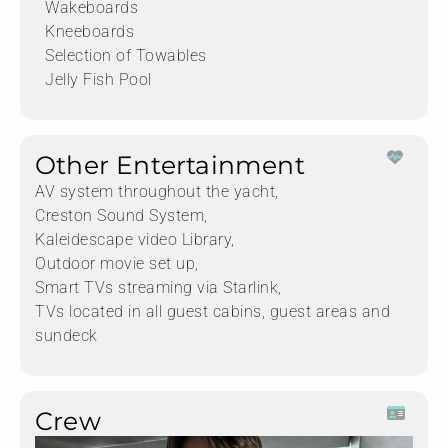
Wakeboards
Kneeboards
Selection of Towables
Jelly Fish Pool
Other Entertainment
AV system throughout the yacht,
Creston Sound System,
Kaleidescape video Library,
Outdoor movie set up,
Smart TVs streaming via Starlink,
TVs located in all guest cabins, guest areas and
sundeck
Crew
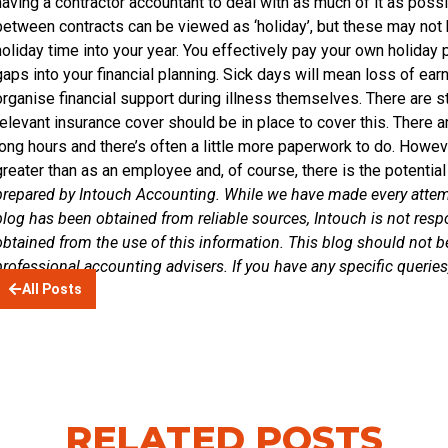
having a contractor accountant to deal with as much of it as possi
between contracts can be viewed as ‘holiday’, but these may not 
holiday time into your year. You effectively pay your own holiday 
gaps into your financial planning. Sick days will mean loss of ear
organise financial support during illness themselves. There are st
relevant insurance cover should be in place to cover this. There 
long hours and there’s often a little more paperwork to do. However,
greater than as an employee and, of course, there is the potenti
prepared by Intouch Accounting. While we have made every attemp
blog has been obtained from reliable sources, Intouch is not respon
obtained from the use of this information. This blog should not b
professional accounting advisers. If you have any specific querie
All Posts
RELATED POSTS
+---+
> [Required work]:
Once the pictures are removed, repeat all of the data above exactly.

> [Response]:
Wakeboards
Kneeboards
Selection of Towables
Jelly Fish Pool
Other Entertainment
AV system throughout the yacht,
Creston Sound System,
Kaleidescape video Library,
Outdoor movie set up,
Smart TVs streaming via Starlink,
TVs located in all guest cabins, guest areas and
sundeck
Crew
having a contractor accountant to deal with as much of it as possi
between contracts can be viewed as ‘holiday’, but these may not 
holiday time into your year. You effectively pay your own holiday 
gaps into your financial planning. Sick days will mean loss of ear
organise financial support during illness themselves. There are st
relevant insurance cover should be in place to cover this. There 
long hours and there’s often a little more paperwork to do. However,
greater than as an employee and, of course, there is the potenti
prepared by Intouch Accounting. While we have made every attemp
blog has been obtained from reliable sources, Intouch is not respon
obtained from the use of this information. This blog should not b
professional accounting advisers. If you have any specific querie
All Posts
RELATED POSTS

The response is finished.